More commonly, there will be multiple values, allowing us to recapture the semantics of a Java enum, without introducing a special language construct. For example, Ceylon's Boolean is an enumerated type with two values:

shared abstract class Boolean() of true | false {}

shared object true extends Boolean() {
    shared actual String string { return "true"; }
}

shared object false extends Boolean() {
    shared actual String string { return "false"; }
}

Therefore, we can switch on a Boolean value:

void printBoolean(Boolean bool) {
    switch (bool)
    case (true) { print("true"); }
    case (false) { print("false"); }
}

Note that the classic example of a Java enumerated type works out significantly more verbose in Ceylon:

shared abstract class Suit() 
        of hearts|diamonds|clubs|spades {}
shared object hearts extends Suit() {} 
shared object diamonds extends Suit() {} 
shared object clubs extends Suit() {} 
shared object spades extends Suit() {} 

I think that's OK. The tradeoff is that enumerated types in Ceylon are simply much more powerful and flexible.

Enumerated interfaces

Enumerated interfaces are a little more special. Consider:

interface Association 
    of OneToOne | OneToMany | ManyToOne | ManyToMany { ... }

Interfaces support multiple inheritance, so in general interface types are not disjoint. But when an interface declares an enumerated list of subinterfaces, the compiler enforces that those interfaces be disjoint by rejecting any attempt to define a concrete class or object that is a subtype of more than one of them. This code is not well-typed:

class BrokenAssociation() 
    satisfies OneToOne & OneToMany {} //error: inherits multiple cases of enumerated type

Note that the types named in the of clause don't need to be direct subtypes of the enumerated type. The following code is well-typed:

interface ToOne satisfies Association {}
class OneToOne() satisfies ToOne {}
class ManyToOne() satisfies ToOne {}

The interface ToOne is a subtype of the enumerated type Association but not of any of its cases. That's acceptable, because ToOne is an abstract type that can't be directly instantiated. Of course, every one of its concrete subtypes must be a subtype of one of the enumerated cases of Association.

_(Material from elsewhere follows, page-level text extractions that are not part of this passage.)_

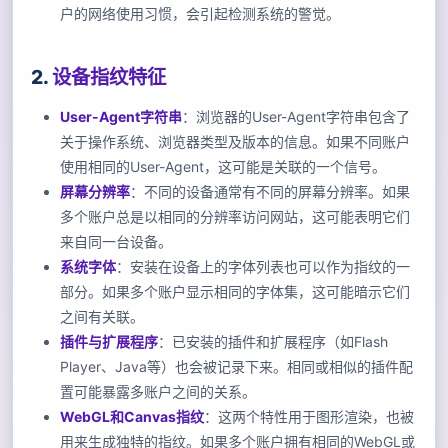
户的网络使用习惯，会引起检测系统的警觉。
2.
设备指纹特征
User-Agent字符串
：浏览器的User-Agent字符串包含了
关于操作系统、浏览器类型及版本的信息。如果不同账户
使用相同的User-Agent，这可能是关联的一个信号。
屏幕分辨率
：不同的设备通常有不同的屏幕分辨率。如果
多个账户总是以相同的分辨率访问网站，这可能表明它们
来自同一台设备。
系统字体
：安装在设备上的字体列表也可以作为指纹的一
部分。如果多个账户显示相同的字体集，这可能暗示它们
之间有关联。
插件与扩展程序
：已安装的插件和扩展程序（如Flash
Player、Java等）也会被记录下来。相同或相似的插件配
置可能暴露多账户之间的关系。
WebGL和Canvas指纹
：这两个特性用于图形渲染，也被
用来生成独特的指纹。如果多个账户拥有相同的WebGL或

Handling multiple cases at once

A case of a switch can handle more than one type at once. For example, ToOne could be a case type:

Association assoc = ... ;
switch (assoc)
case (is ToOne) { ... }
else { ... }

Even better, we can form unions of the cases of the enumerated type:

Association assoc = ... ;
switch (assoc)
case (is OneToOne|ManyToOne) { ... }
case (is OneToMany|ManyToMany) { ... }

For object cases, the syntax is slightly different:

switch (suit)
case (hearts, diamonds) { return red; }
case (clubs, spades) { return black; }

How the compiler reasons about enumerated types

Now let's see something cool. When the compiler encounters an enumerated type in a switch statement, it:

  1. first expands the type to a union of its cases. And it does this recursively to any of the cases which are themselves enumerated types, and then
  2. to determine if a switch statement has an exhaustive list of case branches, takes the union of each of the case types and determines if it is a supertype of the union type produced in step 1.

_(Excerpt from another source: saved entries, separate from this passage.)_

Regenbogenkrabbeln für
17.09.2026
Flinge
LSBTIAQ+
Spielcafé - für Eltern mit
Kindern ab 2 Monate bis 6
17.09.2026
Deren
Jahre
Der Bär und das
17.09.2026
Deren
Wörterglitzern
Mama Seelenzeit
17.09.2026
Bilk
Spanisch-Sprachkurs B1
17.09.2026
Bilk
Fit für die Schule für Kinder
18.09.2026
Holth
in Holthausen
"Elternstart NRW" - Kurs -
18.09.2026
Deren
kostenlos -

Thus, the following switch is well-typed:

void printVoid(Void v) {
    switch (v)
    case (nothing) { print("nothing"); }
    case (is Object) { print(v); }
}

Likewise, remembering that Boolean? means Nothing|Boolean, we can write:

void printBoolean(Boolean? bool) {
    switch (bool)
    case (true) { print("true"); }
    case (false) { print("false"); }
    case (nothing) { print("nothing"); }
}

But what about disjointness of the case types? How is that determined? Well, first of all, the compiler is able to reason that the intersection of two types is empty if they inherit from different cases of an enumerated type. So whenever the compiler encounters a type like Nothing&Boolean, it automatically simplifies the type to Bottom.

So the disjointness restriction on cases of a switch boils down to checking that for each pair of cases, the intersection of the case types is Bottom.